Record excerpts START

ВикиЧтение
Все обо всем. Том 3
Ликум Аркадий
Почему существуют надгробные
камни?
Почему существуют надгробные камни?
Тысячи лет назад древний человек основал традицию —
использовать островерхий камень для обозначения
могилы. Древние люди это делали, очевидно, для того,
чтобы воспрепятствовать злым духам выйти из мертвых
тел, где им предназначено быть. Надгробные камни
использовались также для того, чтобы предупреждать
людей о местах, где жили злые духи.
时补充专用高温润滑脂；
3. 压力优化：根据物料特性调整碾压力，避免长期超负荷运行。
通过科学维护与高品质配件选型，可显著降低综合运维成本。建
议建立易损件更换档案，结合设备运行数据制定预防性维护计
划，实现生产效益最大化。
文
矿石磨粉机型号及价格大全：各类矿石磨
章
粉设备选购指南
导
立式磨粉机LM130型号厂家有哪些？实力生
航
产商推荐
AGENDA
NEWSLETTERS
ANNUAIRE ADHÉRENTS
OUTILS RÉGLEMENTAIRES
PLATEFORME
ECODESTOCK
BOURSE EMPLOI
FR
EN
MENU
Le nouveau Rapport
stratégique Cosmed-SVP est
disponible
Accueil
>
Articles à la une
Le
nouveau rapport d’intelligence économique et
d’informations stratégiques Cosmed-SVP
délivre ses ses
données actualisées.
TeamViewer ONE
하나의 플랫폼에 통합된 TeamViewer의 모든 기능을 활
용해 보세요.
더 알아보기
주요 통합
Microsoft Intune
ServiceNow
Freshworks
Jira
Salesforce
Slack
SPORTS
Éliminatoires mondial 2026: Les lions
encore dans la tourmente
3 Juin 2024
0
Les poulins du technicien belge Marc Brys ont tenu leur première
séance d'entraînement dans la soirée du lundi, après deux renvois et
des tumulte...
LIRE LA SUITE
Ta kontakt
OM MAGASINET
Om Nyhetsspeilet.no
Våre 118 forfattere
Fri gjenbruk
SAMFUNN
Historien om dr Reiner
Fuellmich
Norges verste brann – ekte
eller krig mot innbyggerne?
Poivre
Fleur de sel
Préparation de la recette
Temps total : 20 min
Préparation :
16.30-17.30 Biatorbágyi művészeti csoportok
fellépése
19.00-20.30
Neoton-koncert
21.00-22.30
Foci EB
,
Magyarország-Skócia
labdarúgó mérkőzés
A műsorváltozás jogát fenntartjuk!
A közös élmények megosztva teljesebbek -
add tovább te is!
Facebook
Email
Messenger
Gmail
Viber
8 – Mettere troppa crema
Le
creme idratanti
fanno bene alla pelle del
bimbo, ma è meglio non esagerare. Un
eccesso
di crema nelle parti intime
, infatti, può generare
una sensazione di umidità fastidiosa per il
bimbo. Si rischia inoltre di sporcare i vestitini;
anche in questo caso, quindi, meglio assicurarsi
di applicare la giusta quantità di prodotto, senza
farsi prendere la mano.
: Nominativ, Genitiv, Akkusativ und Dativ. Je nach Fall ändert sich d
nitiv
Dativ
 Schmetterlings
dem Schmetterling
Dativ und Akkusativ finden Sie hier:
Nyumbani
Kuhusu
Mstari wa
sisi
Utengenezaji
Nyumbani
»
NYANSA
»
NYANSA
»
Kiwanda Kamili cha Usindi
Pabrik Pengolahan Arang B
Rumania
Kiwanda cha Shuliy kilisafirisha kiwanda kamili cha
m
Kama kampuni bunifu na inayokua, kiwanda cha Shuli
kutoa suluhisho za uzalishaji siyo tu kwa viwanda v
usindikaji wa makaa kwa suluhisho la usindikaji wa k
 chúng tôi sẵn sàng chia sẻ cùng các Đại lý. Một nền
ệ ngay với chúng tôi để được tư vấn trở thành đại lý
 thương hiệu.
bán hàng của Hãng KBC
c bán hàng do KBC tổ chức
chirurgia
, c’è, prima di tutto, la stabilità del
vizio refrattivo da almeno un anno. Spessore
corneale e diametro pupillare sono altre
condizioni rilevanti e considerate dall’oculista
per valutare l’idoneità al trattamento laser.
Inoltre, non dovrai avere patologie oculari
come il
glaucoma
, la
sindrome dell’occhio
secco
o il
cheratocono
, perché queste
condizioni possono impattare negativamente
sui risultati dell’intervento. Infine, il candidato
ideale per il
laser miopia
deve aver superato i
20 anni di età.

Record excerpts END
Record excerpts START

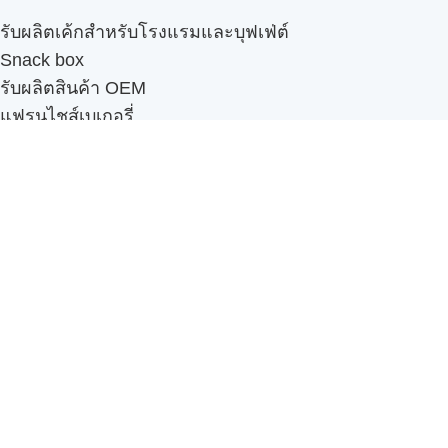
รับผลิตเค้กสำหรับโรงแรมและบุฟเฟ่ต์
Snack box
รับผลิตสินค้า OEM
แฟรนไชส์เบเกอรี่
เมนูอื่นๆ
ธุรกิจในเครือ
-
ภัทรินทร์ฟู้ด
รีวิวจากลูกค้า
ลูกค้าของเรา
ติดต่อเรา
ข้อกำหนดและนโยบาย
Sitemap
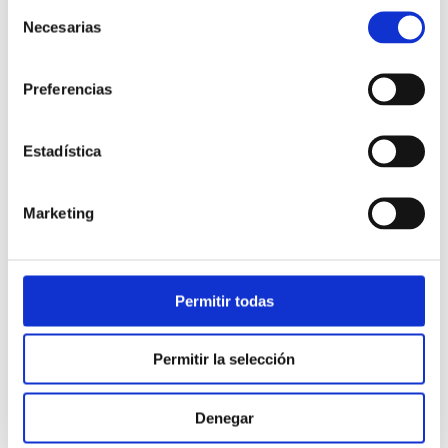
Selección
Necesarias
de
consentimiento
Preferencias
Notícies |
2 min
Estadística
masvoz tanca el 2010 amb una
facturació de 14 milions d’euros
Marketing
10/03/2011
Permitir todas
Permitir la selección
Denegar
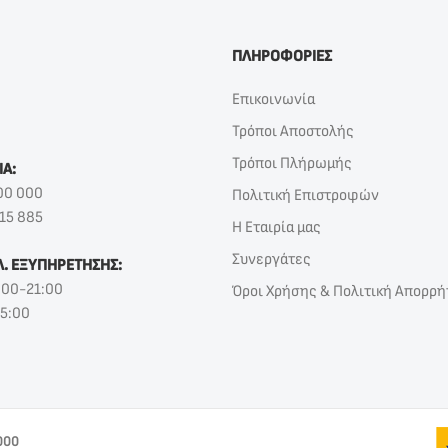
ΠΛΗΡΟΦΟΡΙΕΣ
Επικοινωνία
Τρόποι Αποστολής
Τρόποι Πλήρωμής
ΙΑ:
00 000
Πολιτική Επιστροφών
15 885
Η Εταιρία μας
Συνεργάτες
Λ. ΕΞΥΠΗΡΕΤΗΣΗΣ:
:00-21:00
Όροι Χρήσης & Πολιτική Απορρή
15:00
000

Record excerpts END

Work to complete
In the entries above, find the line with "Kiwanda Kamili cha Usindi" and the line with "20 anni di età.", then restate word for word both of them and every line between, with nothing more.

Solution to this exercise
Kiwanda Kamili cha Usindi
Pabrik Pengolahan Arang B
Rumania
Kiwanda cha Shuliy kilisafirisha kiwanda kamili cha
m
Kama kampuni bunifu na inayokua, kiwanda cha Shuli
kutoa suluhisho za uzalishaji siyo tu kwa viwanda v
usindikaji wa makaa kwa suluhisho la usindikaji wa k
 chúng tôi sẵn sàng chia sẻ cùng các Đại lý. Một nền
ệ ngay với chúng tôi để được tư vấn trở thành đại lý
 thương hiệu.
bán hàng của Hãng KBC
c bán hàng do KBC tổ chức
chirurgia
, c’è, prima di tutto, la stabilità del
vizio refrattivo da almeno un anno. Spessore
corneale e diametro pupillare sono altre
condizioni rilevanti e considerate dall’oculista
per valutare l’idoneità al trattamento laser.
Inoltre, non dovrai avere patologie oculari
come il
glaucoma
, la
sindrome dell’occhio
secco
o il
cheratocono
, perché queste
condizioni possono impattare negativamente
sui risultati dell’intervento. Infine, il candidato
ideale per il
laser miopia
deve aver superato i
20 anni di età.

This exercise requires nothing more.